Dès le départ du grand érudit les bien­heureux simples d’es­prit fris­son­nent aux terrasses. Décidé­ment on y voit mieux sans lui, on en­tend mieux, on res­pire mieux. »

 

 

Quand il pleut, Ali n’admet pas de sortir du Café Car­ré. Notre serveur a des réti­cences de chat. Il fait du surplace der­rière le comptoir à la façon du sportif en salle sur un tapis de course. La Mousson a dû traumatiser son enfance pakis­tanaise. Si ces gens ont la Mousson.

Et justement il pleut quand le marathon annuel vient à passer devant le parvis du monument romain. Mon ami étrange, à cette vue, s’écroule de rire sur mon épaule, ce que je permets assez peu, il se redresse, essuie ses yeux du revers du poignet. Peut-être a-t-il pleuré ?

Il ne s’explique pas, il s’explique rare­ment, il semble avoir des difficultés avec notre langue, mais je crois com­prendre. Il est évident que ce garçon aime s’amuser.
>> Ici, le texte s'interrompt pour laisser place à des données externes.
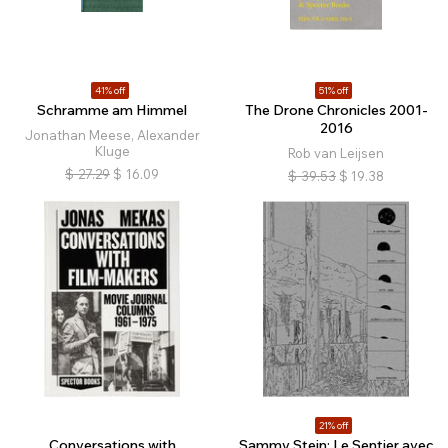
41% off
51% off
Schramme am Himmel
The Drone Chronicles 2001-
2016
Jonathan Meese, Alexander
Kluge
Rob van Leijsen
$
27.29
$
16.09
$
39.53
$
19.38
21% off
Conversations with
Sammy Stein: Le Sentier avec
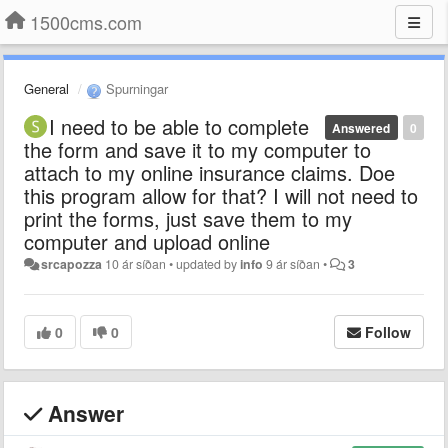
1500cms.com
General
Spurningar
I need to be able to complete
Answered
0
the form and save it to my computer to
attach to my online insurance claims. Doe
this program allow for that? I will not need to
print the forms, just save them to my
computer and upload online
srcapozza
10 ár síðan
•
updated by
info
9 ár síðan
•
3
0
0
Follow
Answer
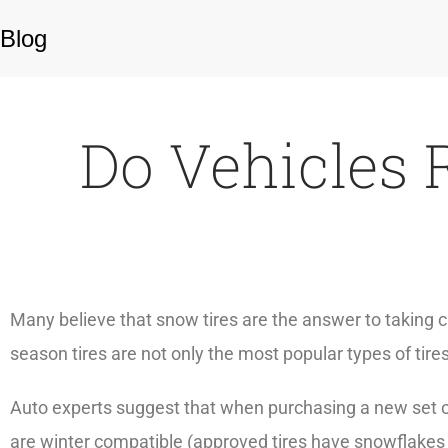
Blog
Do Vehicles 
Many believe that snow tires are the answer to taking ca
season tires are not only the most popular types of tire
Auto experts suggest that when purchasing a new set o
are winter compatible (approved tires have snowflakes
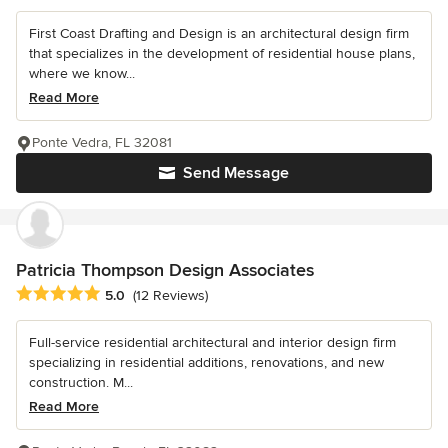
First Coast Drafting and Design is an architectural design firm
that specializes in the development of residential house plans,
where we know...
Read More
Ponte Vedra, FL 32081
Send Message
Patricia Thompson Design Associates
Average rating: 5 out of 5 stars
5.0
(12 Reviews)
Full-service residential architectural and interior design firm
specializing in residential additions, renovations, and new
construction. M...
Read More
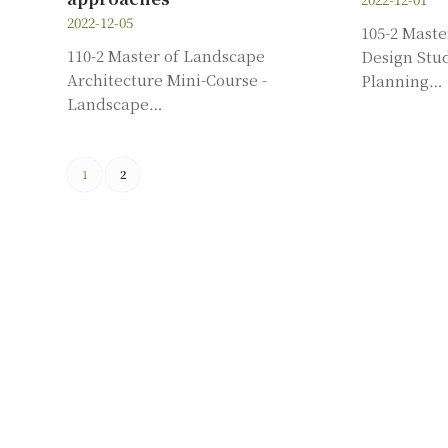
2022-12-05
105-2 Mast
110-2 Master of Landscape
Design Stud
Architecture Mini-Course -
Planning…
Landscape…
1
2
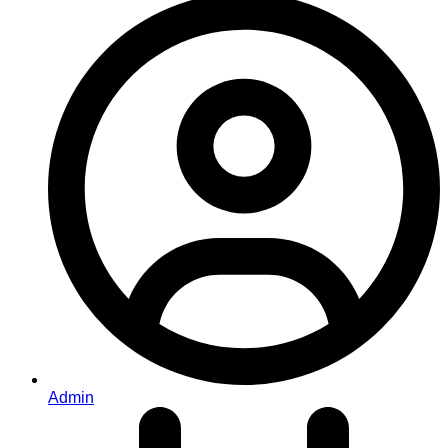
Admin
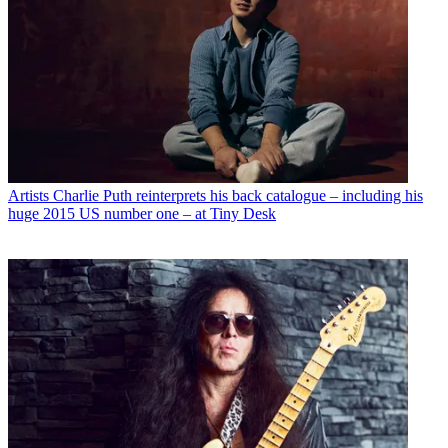
Artists
Charlie Puth reinterprets his back catalogue – including his
huge 2015 US number one – at Tiny Desk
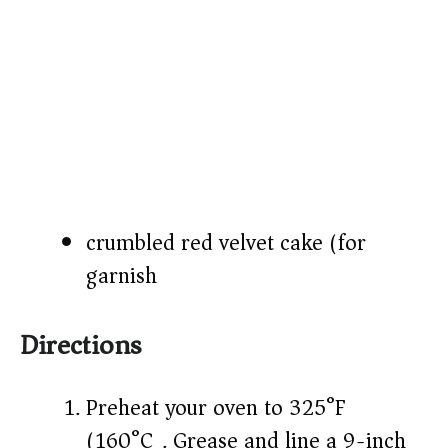
crumbled red velvet cake (for
garnish)
Directions
Preheat your oven to 325°F
(160°C). Grease and line a 9-inch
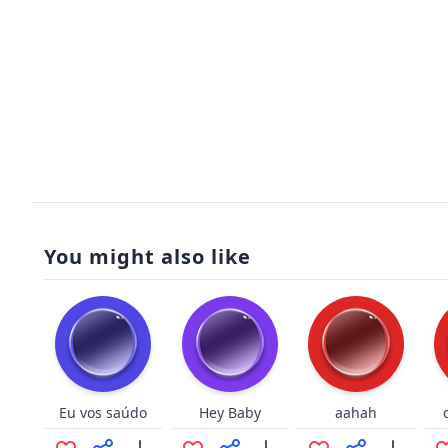
You might also like
Eu vos saúdo
Hey Baby
aahah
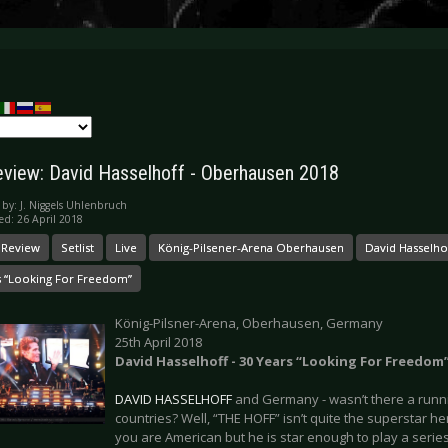
eview: David Hasselhoff - Oberhausen 2018
 by:
J. Niggels Uhlenbruch
ed: 26 April 2018
 Review
Setlist
Live
König-Pilsener-Arena Oberhausen
David Hasselho
s “Looking For Freedom”
König-Pilsner-Arena, Oberhausen, Germany
25th April 2018
David Hasselhoff - 30 Years “Looking For Freedom
DAVID HASSELHOFF
and Germany - wasn’t there a runn
countries? Well, “THE HOFF” isn’t quite the superstar he
you are American but he is star enough to play a seri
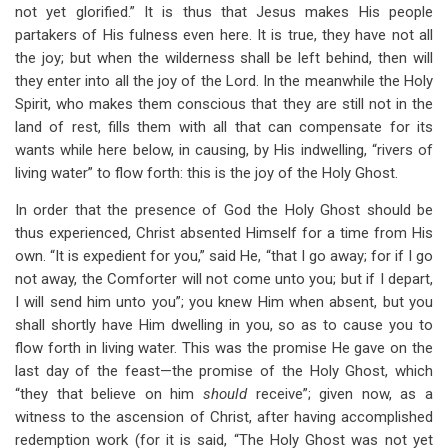
not yet glorified.” It is thus that Jesus makes His people
partakers of His fulness even here. It is true, they have not all
the joy; but when the wilderness shall be left behind, then will
they enter into all the joy of the Lord. In the meanwhile the Holy
Spirit, who makes them conscious that they are still not in the
land of rest, fills them with all that can compensate for its
wants while here below, in causing, by His indwelling, “rivers of
living water” to flow forth: this is the joy of the Holy Ghost.
In order that the presence of God the Holy Ghost should be
thus experienced, Christ absented Himself for a time from His
own. “It is expedient for you,” said He, “that I go away; for if I go
not away, the Comforter will not come unto you; but if I depart,
I will send him unto you”; you knew Him when absent, but you
shall shortly have Him dwelling in you, so as to cause you to
flow forth in living water. This was the promise He gave on the
last day of the feast—the promise of the Holy Ghost, which
“they that believe on him
should
receive”; given now, as a
witness to the ascension of Christ, after having accomplished
redemption work (for it is said, “The Holy Ghost was not yet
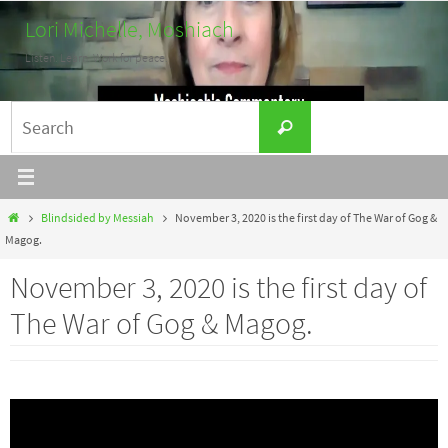
Skip
Lori Michelle, Moshiach
to
Listen. Learn. Work for peace.
content
Search
Search
for:
Home
Blindsided by Messiah
November 3, 2020 is the first day of The War of Gog &
Magog.
November 3, 2020 is the first day of
The War of Gog & Magog.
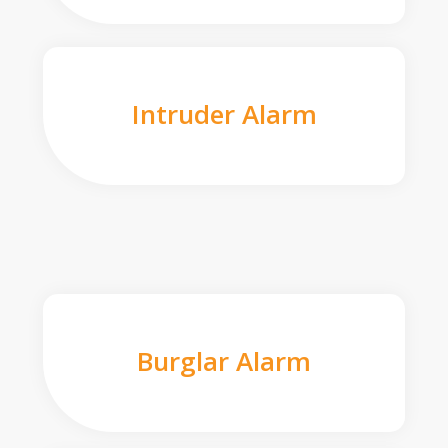
Intruder Alarm
Burglar Alarm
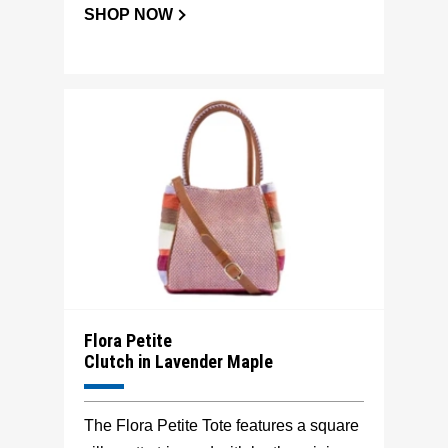
SHOP NOW
Flora Petite
Clutch in Lavender Maple
The Flora Petite Tote features a square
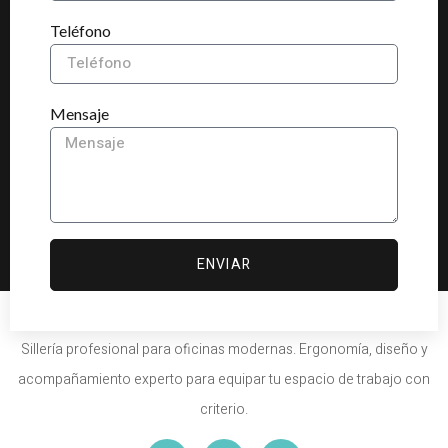
Teléfono
Mensaje
ENVIAR
Sillería profesional para oficinas modernas. Ergonomía, diseño y
acompañamiento experto para equipar tu espacio de trabajo con
criterio.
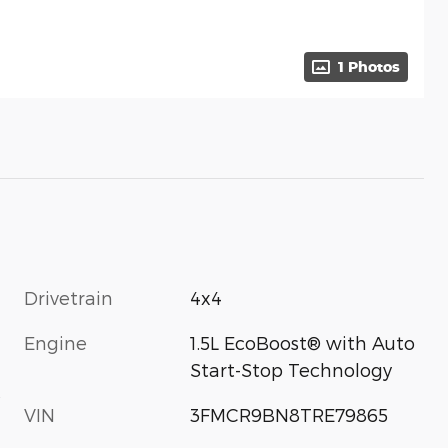
1 Photos
Drivetrain
4x4
Engine
1.5L EcoBoost® with Auto
Start-Stop Technology
s
VIN
3FMCR9BN8TRE79865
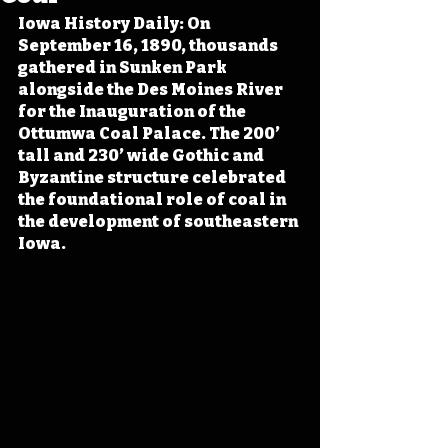
Iowa History Daily: On 
September 16, 1890, thousands 
gathered in Sunken Park 
alongside the Des Moines River 
for the Inauguration of the 
Ottumwa Coal Palace. The 200’ 
tall and 230’ wide Gothic and 
Byzantine structure celebrated 
the foundational role of coal in 
the development of southeastern 
Iowa.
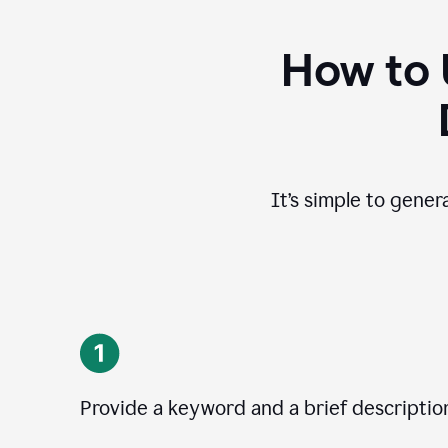
How to 
It’s simple to gener
Provide a keyword and a brief descriptio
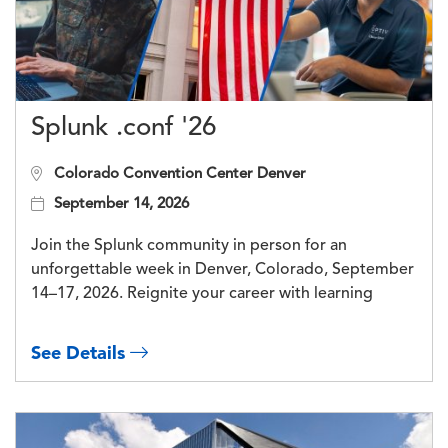
Splunk .conf '26
Colorado Convention Center Denver
September 14, 2026
Join the Splunk community in person for an
unforgettable week in Denver, Colorado, September
14–17, 2026. Reignite your career with learning
See Details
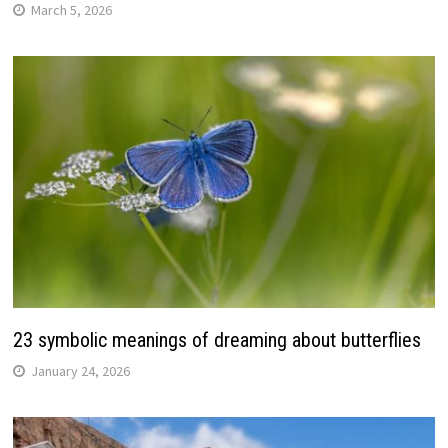
March 5, 2026
23 symbolic meanings of dreaming about butterflies
January 24, 2026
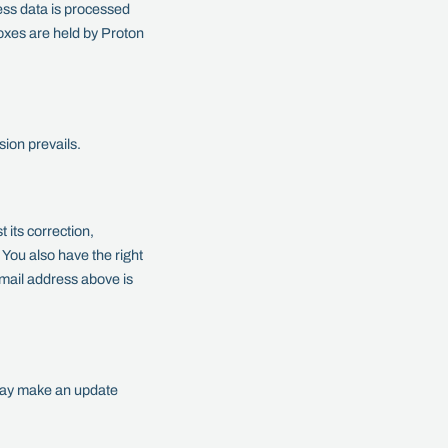
ss data is processed
oxes are held by Proton
sion prevails.
 its correction,
y. You also have the right
email address above is
 may make an update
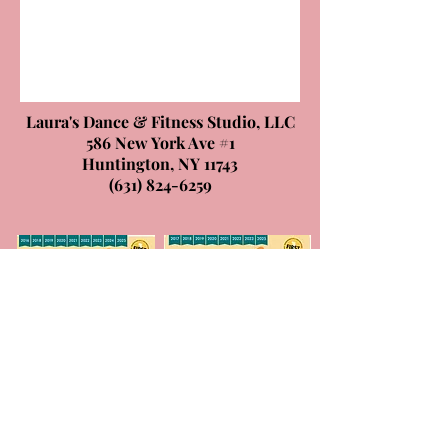
Laura's Dance & Fitness Studio, LLC
586 New York Ave #1
Huntington, NY 11743
(631) 824-6259
© 2026 by Laura's Dance & Fitness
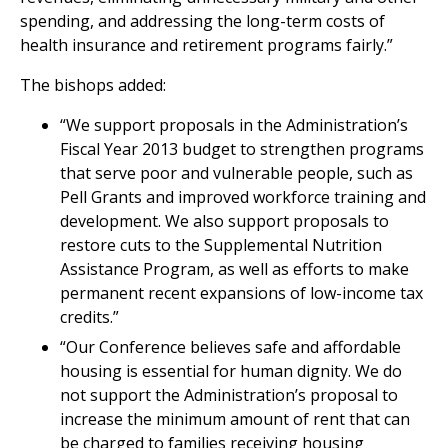
spending, and addressing the long-term costs of
health insurance and retirement programs fairly.”
The bishops added:
“We support proposals in the Administration’s
Fiscal Year 2013 budget to strengthen programs
that serve poor and vulnerable people, such as
Pell Grants and improved workforce training and
development. We also support proposals to
restore cuts to the Supplemental Nutrition
Assistance Program, as well as efforts to make
permanent recent expansions of low-income tax
credits.”
“Our Conference believes safe and affordable
housing is essential for human dignity. We do
not support the Administration’s proposal to
increase the minimum amount of rent that can
be charged to families receiving housing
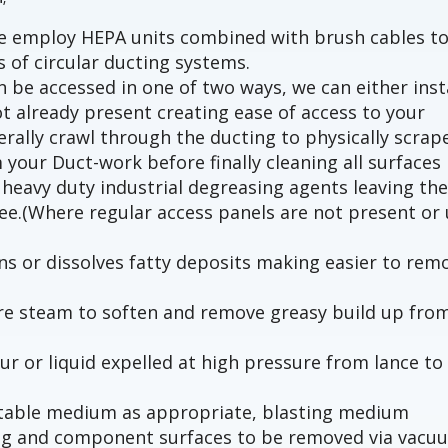
we employ HEPA units combined with brush cables t
s of circular ducting systems.
 be accessed in one of two ways, we can either inst
t already present creating ease of access to your
terally crawl through the ducting to physically scrap
 your Duct-work before finally cleaning all surfaces
heavy duty industrial degreasing agents leaving th
ree.(Where regular access panels are not present or 
s or dissolves fatty deposits making easier to rem
ure steam to soften and remove greasy build up fro
ur or liquid expelled at high pressure from lance to
uitable medium as appropriate, blasting medium
ng and component surfaces to be removed via vacu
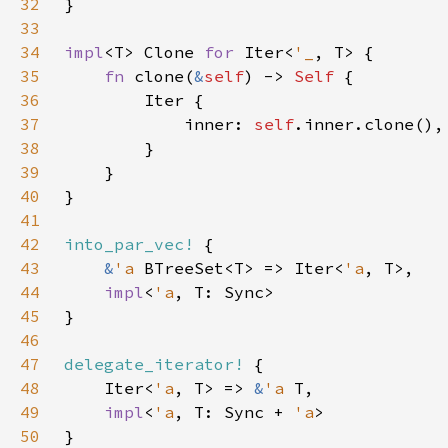
32
33
34
impl
<T> Clone 
for 
Iter<
'_
35
fn 
clone(
&
self
) -> 
Self 
36
37
            inner: 
self
38
39
40
41
42
into_par_vec!
43
&
'a 
BTreeSet<T> => Iter<
'a
44
impl
<
'a
45
46
47
delegate_iterator!
48
    Iter<
'a
, T> => 
&
'a 
49
impl
<
'a
, T: Sync + 
'a
50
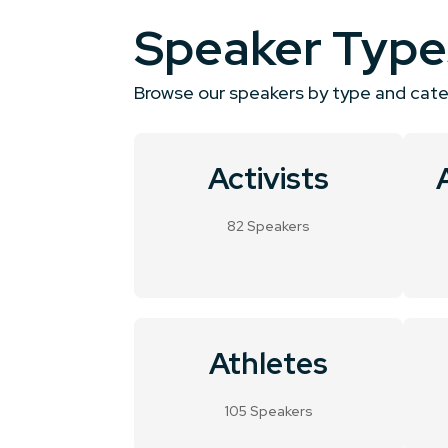
Speaker Type
Browse our speakers by type and cat
Activists
82 Speakers
Athletes
105 Speakers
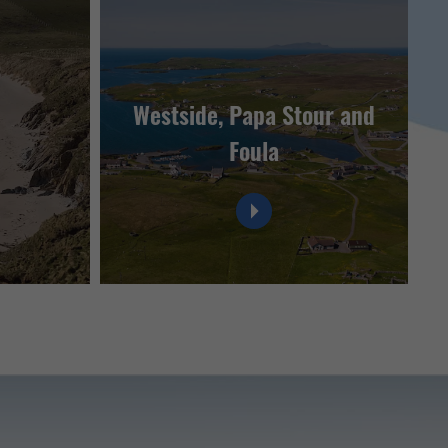
Westside, Papa Stour and
Foula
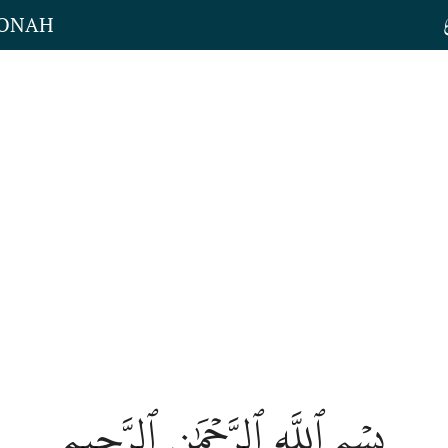
JONAH
بِسۡمِ ٱللَّهِ ٱلرَّحۡمَٰنِ ٱلرَّحِيمِ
Et qu’y-a-t-il de plus amu­sant qu’un Oc­cidental ?

Les sportifs défilent, leurs survêtements sont un arc-en-ciel humain en déplacement horizontal, tous sont extrêmement pous­sifs, lourds, en sueur – très physiques.

La pluie claque des mains.

Légère.

Rien ne me distrait.

Le Café Carré est mon cabinet de travail en plein air. J’écris avec autorité une de mes Mille et Une Vies, à l’abri de l’averse sous mon parasol publicitaire Chez Binet – le regard fixé sur la ligne bleue de l’Arrivée.

Mon marathon per­son­nel.

Parfois Ali s’assied sous mon toit de toile sans se soucier s’il dérange. Il va de soi que je ne lui en fait rien sa­voir : le Pakista­nais est de la diversité, il ne veut rien savoir de nos mœurs. Ce prince au village me regarde travailler. Ça le re­pose. Un coup de vent disperse mes notes, Je cours après comme je cours après le ta­lent. Ali me re­garde courir à mon tour avec intérêt.